Task statement :: Begin at the line where "IT-ресные новости" appears and reproduce exactly every line through the end of the data below, both included, skipping pictures.

(Page images and extracted text)
──────

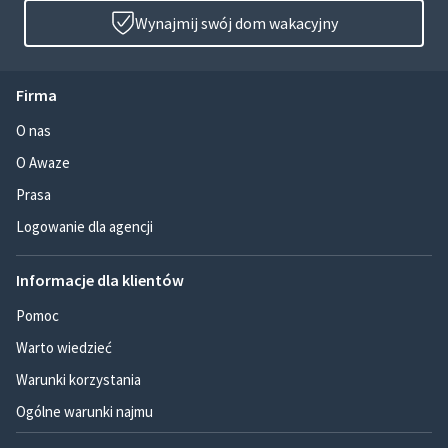
Wynajmij swój dom wakacyjny
Firma
O nas
O Awaze
Prasa
Logowanie dla agencji
Informacje dla klientów
Pomoc
Warto wiedzieć
Warunki korzystania
Ogólne warunki najmu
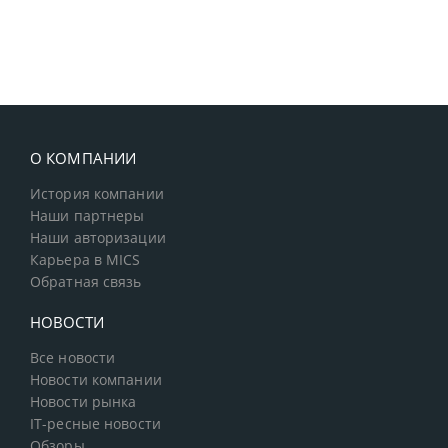
О КОМПАНИИ
История компании
Наши партнеры
Наши авторизации
Карьера в MICS
Обратная связь
НОВОСТИ
Все новости
Новости компании
Новости рынка
IT-ресные новости
Обзоры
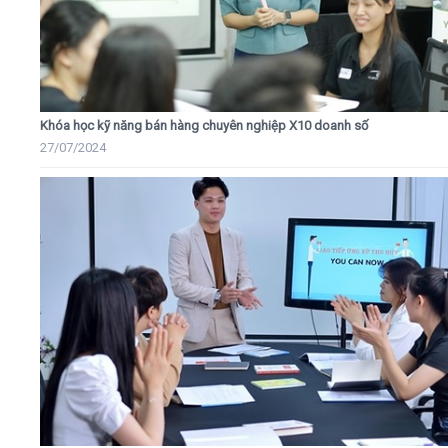
Khóa học kỹ năng bán hàng chuyên nghiệp X10 doanh số
27/07/2024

──────

Expected answer ::
IT-ресные новости
Обзоры
Khóa học kỹ năng bán hàng chuyên nghiệp X10 doanh số
27/07/2024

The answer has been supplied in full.